For the record.

No, I don’t know if the baby has dropped. Everyone thinks baby looks really low and from the way I feel I guess I would agree, but they also say that after your first pregnancy the baby doesn’t usually drop until labour starts. So who knows.

Yes, I am getting uncomfortable.

No, my midwife doesn’t know when I will go into labour. Midwives and doctors are not psychics. And I praise God that I haven’t had any completely unnecessary vaginal exams to check for dilation and effacement to give me false hope about when labour will start. Whether I’m 50% effaced or not, 2cm dilated or not, has no real power in indicating when I will go into labour.

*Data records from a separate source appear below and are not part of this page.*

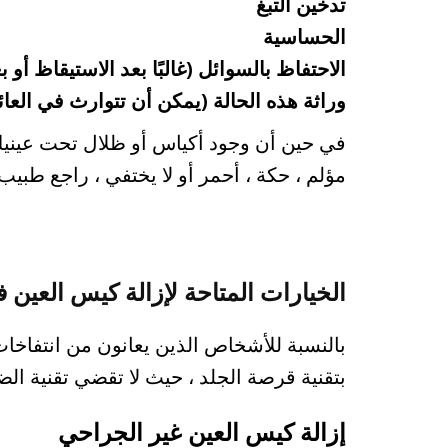
تدخين التبغ
الحساسية
الاحتفاظ بالسوائل (غالبًا بعد الاستيقاظ أو 
وراثة هذه الحالة (يمكن أن تتوارث في العائ
في حين أن وجود أكياس أو ظلال تحت عينيك 
مؤلم
، حكة ، أحمر أو لا يختفي ، راجع طبي
الخيارات المتاحة لإزالة كيس العين 
بالنسبة للأشخاص الذين يعانون من انتفاخا
بتقنية قرصة الجلد ، حيث لا تقضي تقنية ال
إزالة كيس العين غير الجراحي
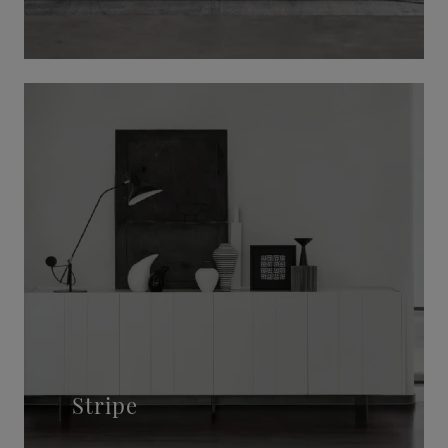
Stripe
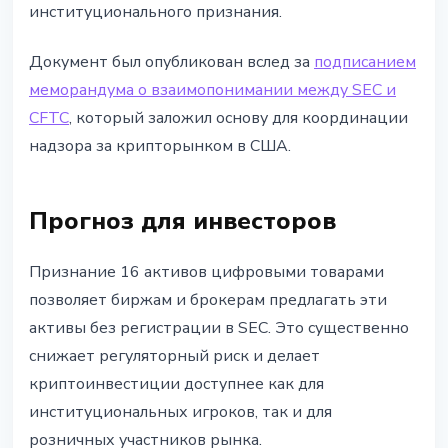
институционального признания.
Документ был опубликован вслед за
подписанием
меморандума о взаимопонимании между SEC и
CFTC
, который заложил основу для координации
надзора за крипторынком в США.
Прогноз для инвесторов
Признание 16 активов цифровыми товарами
позволяет биржам и брокерам предлагать эти
активы без регистрации в SEC. Это существенно
снижает регуляторный риск и делает
криптоинвестиции доступнее как для
институциональных игроков, так и для
розничных участников рынка.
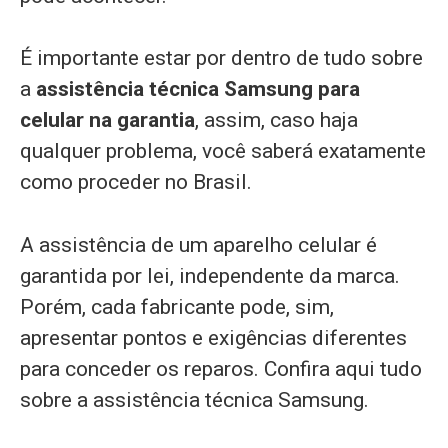
É importante estar por dentro de tudo sobre
a
assistência técnica Samsung para
celular na garantia
, assim, caso haja
qualquer problema, você saberá exatamente
como proceder no Brasil.
A assistência de um aparelho celular é
garantida por lei, independente da marca.
Porém, cada fabricante pode, sim,
apresentar pontos e exigências diferentes
para conceder os reparos. Confira aqui tudo
sobre a assistência técnica Samsung.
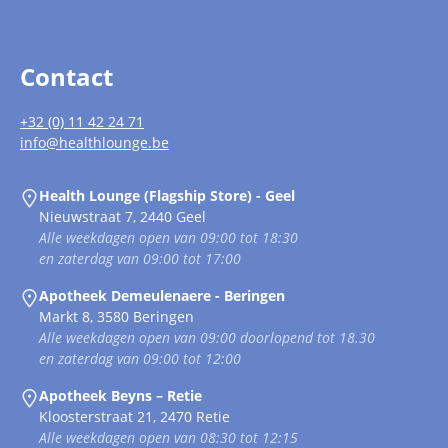
Contact
+32 (0) 11 42 24 71
info@healthlounge.be
Health Lounge (Flagship Store) - Geel
Nieuwstraat 7, 2440 Geel
Alle weekdagen open van 09:00 tot 18:30
en zaterdag van 09:00 tot 17:00
Apotheek Demeulenaere - Beringen
Markt 8, 3580 Beringen
Alle weekdagen open van 09:00 doorlopend tot 18.30
en zaterdag van 09:00 tot 12:00
Apotheek Beyns – Retie
Kloosterstraat 21, 2470 Retie
Alle weekdagen open van 08:30 tot 12:15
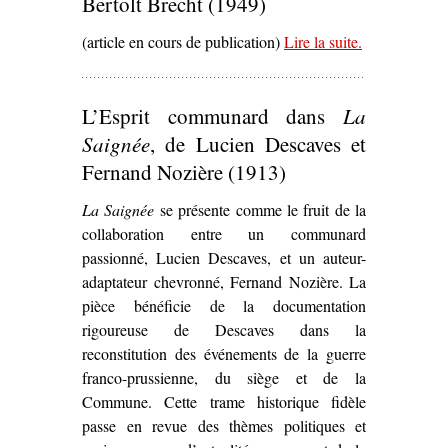
Bertolt Brecht (1949)
(article en cours de publication)
Lire la suite
– ‘
.
Les Jours
de la
Commune
de
L’Esprit communard dans
La
Bertolt Brecht
(1949)’
Saignée
, de Lucien Descaves et
Fernand Nozière (1913)
La Saignée
se présente comme le fruit de la
collaboration entre un communard
passionné, Lucien Descaves, et un auteur-
adaptateur chevronné, Fernand Nozière. La
pièce bénéficie de la documentation
rigoureuse de Descaves dans la
reconstitution des événements de la guerre
franco-prussienne, du siège et de la
Commune. Cette trame historique fidèle
passe en revue des thèmes politiques et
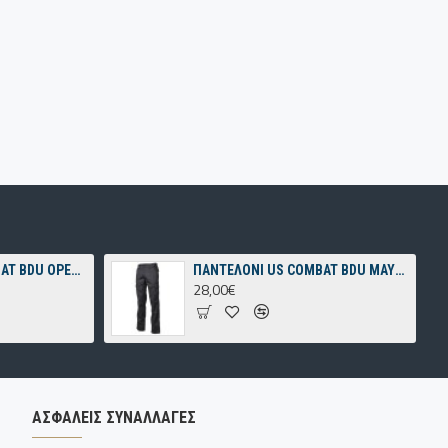
ΠΑΝΤΕΛΟΝΙ US COMBAT BDU OPERATION-CAMO
ΠΑΝΤΕΛΟΝΙ US COMBAT BDU ΜΑΥΡΟ
28,00€
ΑΣΦΑΛΕΊΣ ΣΥΝΑΛΛΑΓΈΣ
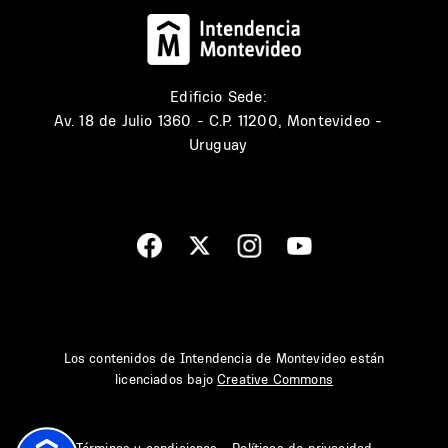
Edificio Sede:
Av. 18 de Julio 1360 - C.P. 11200, Montevideo -
Uruguay
Los contenidos de Intendencia de Montevideo están
licenciados bajo
Creative Commons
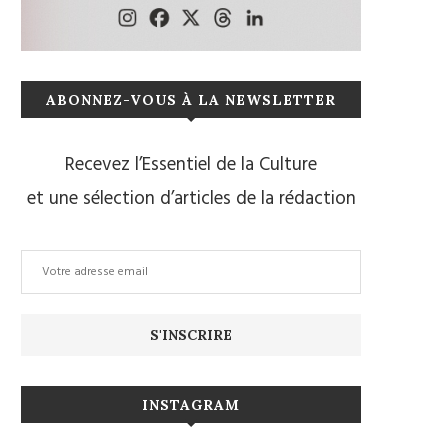
ABONNEZ-VOUS À LA NEWSLETTER
Recevez l’Essentiel de la Culture
et une sélection d’articles de la rédaction
INSTAGRAM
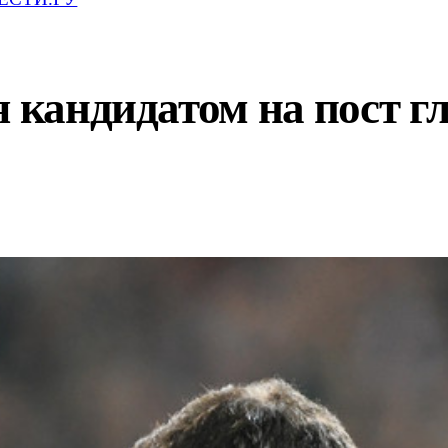
я кандидатом на пост г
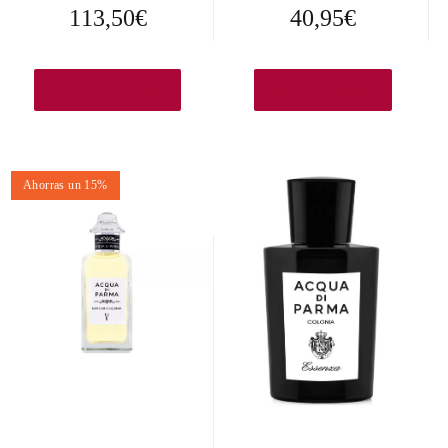
113,50
€
40,95
€
Ver en Amazon.es
Ver en Primor.eu
Ahorras un 15%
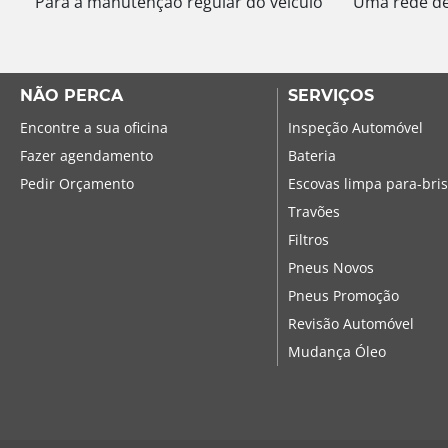
Para a manutenção regular do veículo
Uma rede de 
NÃO PERCA
SERVIÇOS
Encontre a sua oficina
Inspeção Automóvel
Fazer agendamento
Bateria
Pedir Orçamento
Escovas limpa para-bri
Travões
Filtros
Pneus Novos
Pneus Promoção
Revisão Automóvel
Mudança Óleo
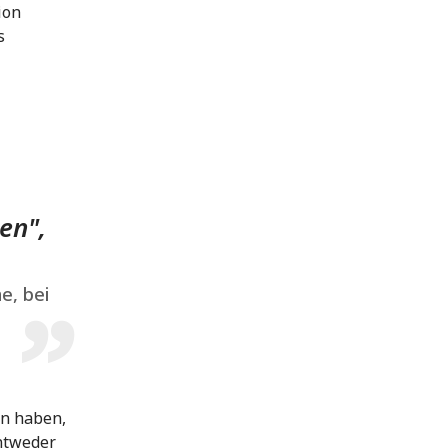
ion
s
en",
e, bei
n haben,
entweder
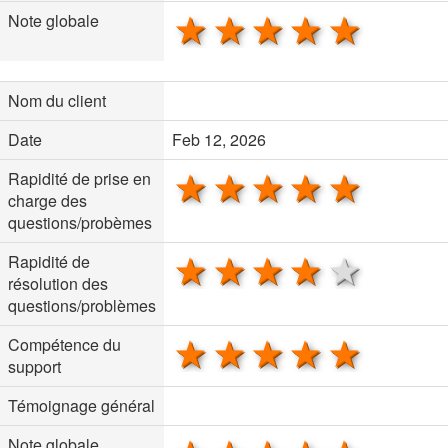
1 star
2 stars
3 stars
4 stars
5 sta
Note globale
Nom du client
Date
Feb 12, 2026
1 star
2 stars
3 stars
4 stars
5 sta
Rapidité de prise en
charge des
questions/probèmes
1 star
2 stars
3 stars
4 stars
5 sta
Rapidité de
résolution des
questions/problèmes
1 star
2 stars
3 stars
4 stars
5 sta
Compétence du
support
Témoignage général
Note globale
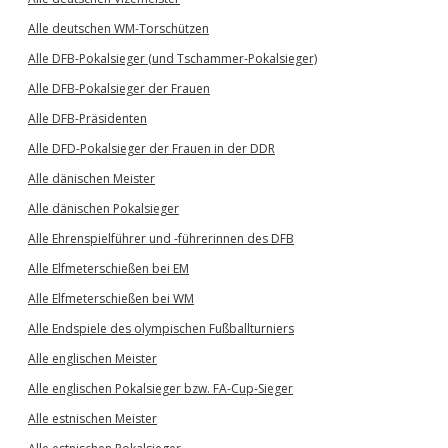
Alle deutschen WM-Torschützen
Alle DFB-Pokalsieger (und Tschammer-Pokalsieger)
Alle DFB-Pokalsieger der Frauen
Alle DFB-Präsidenten
Alle DFD-Pokalsieger der Frauen in der DDR
Alle dänischen Meister
Alle dänischen Pokalsieger
Alle Ehrenspielführer und -führerinnen des DFB
Alle Elfmeterschießen bei EM
Alle Elfmeterschießen bei WM
Alle Endspiele des olympischen Fußballturniers
Alle englischen Meister
Alle englischen Pokalsieger bzw. FA-Cup-Sieger
Alle estnischen Meister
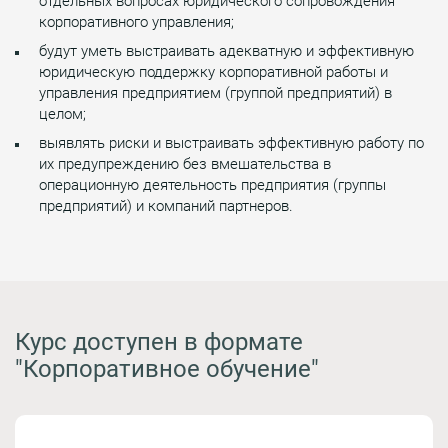
отдельных вопросах юридического сопровождения
корпоративного управления;
будут уметь выстраивать адекватную и эффективную
юридическую поддержку корпоративной работы и
управления предприятием (группой предприятий) в
целом;
выявлять риски и выстраивать эффективную работу по
их предупреждению без вмешательства в
операционную деятельность предприятия (группы
предприятий) и компаний партнеров.
Курс доступен в формате
"Корпоративное обучение"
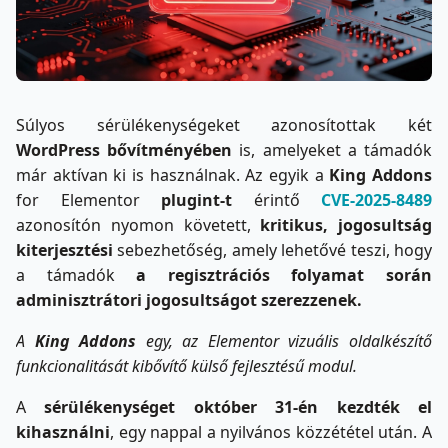
Súlyos sérülékenységeket azonosítottak két
WordPress bővítményében
is, amelyeket a támadók
már aktívan ki is használnak. Az egyik a
King Addons
for Elementor
plugint-t
érintő
CVE
‑
2025
‑
8489
azonosítón nyomon követett,
kritikus, jogosultság
kiterjesztési
sebezhetőség, amely lehetővé teszi, hogy
a támadók
a regisztrációs folyamat során
adminisztrátori jogosultságot szerezzenek.
A
King Addons
egy, az Elementor vizuális oldalkészítő
funkcionalitását kibővítő külső fejlesztésű modul.
A
sérülékenységet október 31-én kezdték el
kihasználni
, egy nappal a nyilvános közzététel után. A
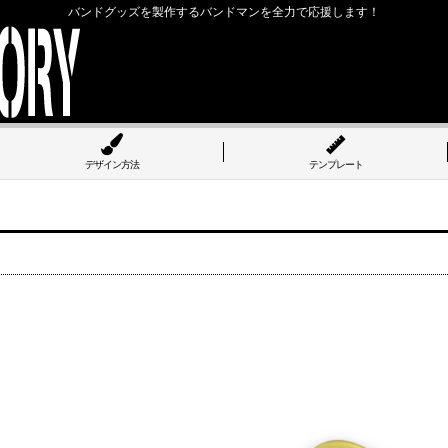
バンドグッズを製作するバンドマンを全力で応援します！
デザイン方法
テンプレート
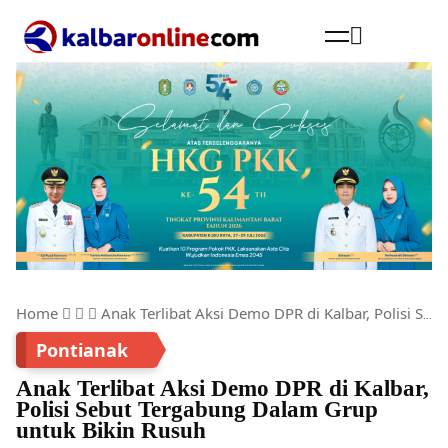
Cari
Home
Anak Terlibat Aksi Demo DPR di Kalbar, Polisi Sebut Tergabung Dalam Grup untuk Bikin Rusuh
Pontianak
Anak Terlibat Aksi Demo DPR di Kalbar,
Polisi Sebut Tergabung Dalam Grup
untuk Bikin Rusuh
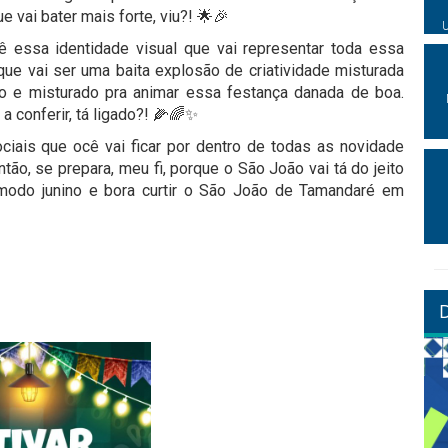
 vai bater mais forte, viu?! 🌟🎉
ê essa identidade visual que vai representar toda essa
 que vai ser uma baita explosão de criatividade misturada
o e misturado pra animar essa festança danada de boa.
a conferir, tá ligado?! 🌽🌈✨
iais que ocê vai ficar por dentro de todas as novidade
tão, se prepara, meu fi, porque o São João vai tá do jeito
modo junino e bora curtir o São João de Tamandaré em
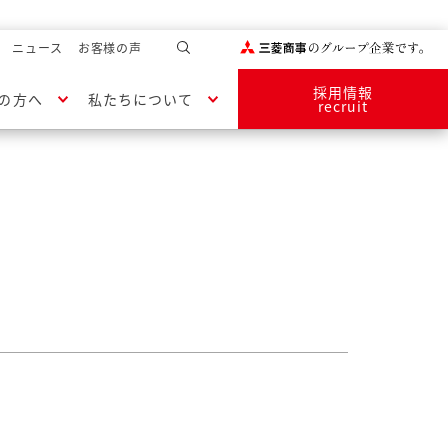
ニュース
お客様の声
採用情報
の方へ
私たちについて
recruit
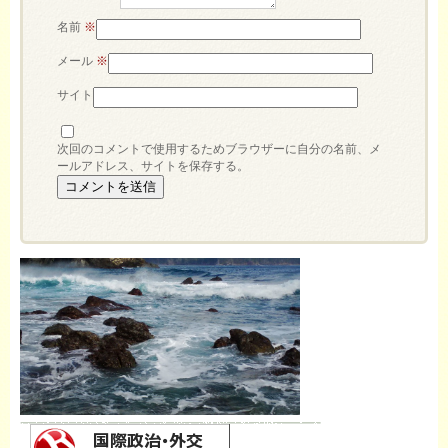
名前
※
メール
※
サイト
次回のコメントで使用するためブラウザーに自分の名前、メ
ールアドレス、サイトを保存する。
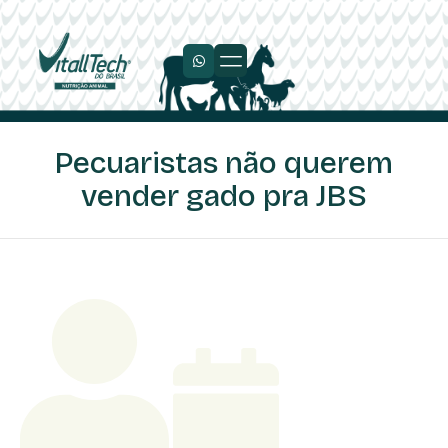
Trabalhe Conosco
Pecuaristas não querem
vender gado pra JBS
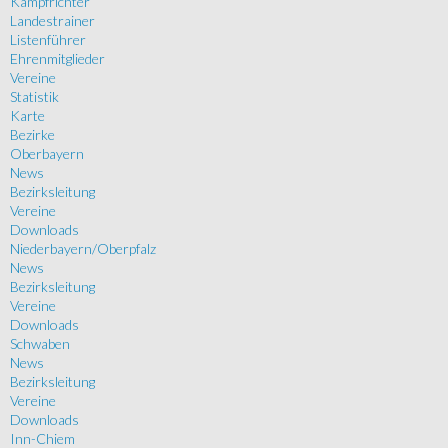
Kampfrichter
Landestrainer
Listenführer
Ehrenmitglieder
Vereine
Statistik
Karte
Bezirke
Oberbayern
News
Bezirksleitung
Vereine
Downloads
Niederbayern/Oberpfalz
News
Bezirksleitung
Vereine
Downloads
Schwaben
News
Bezirksleitung
Vereine
Downloads
Inn-Chiem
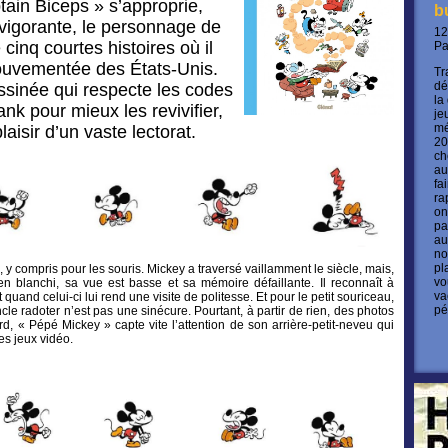
ain Biceps » s’approprie,
b
vigorante, le personnage de
12
cinq courtes histoires où il
P
 mouvementée des États-Unis.
Tr
dé
ssinée qui respecte les codes
la
nk pour mieux les revivifier,
je
mé
laisir d’un vaste lectorat.
20
ch
au
fa
ra
on
pa
au
no
pl
, y compris pour les souris. Mickey a traversé vaillamment le siècle, mais,
vo
en blanchi, sa vue est basse et sa mémoire défaillante. Il reconnaît à
va
quand celui-ci lui rend une visite de politesse. Et pour le petit souriceau,
pé
cle radoter n’est pas une sinécure. Pourtant, à partir de rien, des photos
d, « Pépé Mickey » capte vite l’attention de son arrière-petit-neveu qui
les jeux vidéo.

Yes, I will have my hands full. I already do.

No, I’m not anxiously awaiting labour with each passing day. I have gone past due before and know that for my own sanity, it’s best to anticipate baby coming late rather than early or even on time.

It sounds silly, but only today has it really dawned on me that we’re actually having a baby. I’ve thought a lot about labour and birth, and how this baby’s arrival is going to be a different experience than I’ve ever had before. I think I haven’t felt prepared for birth because it hasn’t clicked in my brain that another person is really going to be joining our family. A beautiful, perfectly designed little son or daughter will be placed in my arms within the next few weeks. I feel like my heart is growing another chamber that is filling up with love for this precious baby. I’m so excited to meet them.

2 Responses to “For the record.”

  1. Becky Fehr Says:

    Yeah I always found the silly get your hopes up appointments silly, especially the more kids I had. I was 3 cm dilated for almost three weeks before my last arrived. I can chuckle about it now but at the time my doctor kept getting me worked up with ‘oh man any day now, you are so ready!’ No pregnant mother needs to be told they are ready, especially when they have done it enough times already. Very excited for you and enjoyed this post. It was a great memory walk.

  2. Jayna Says:

    I know what you mean about not realizing there is actually going to be a baby joining your family. It’s hard to explain – but in my mind there was separation there.. but the reality of a little person is so hard to grasp when you’re busy noticing the physical changes your body is going through. You are a wonderful mom and you’ve always impressed me with the way you handle your growing family! Blessings!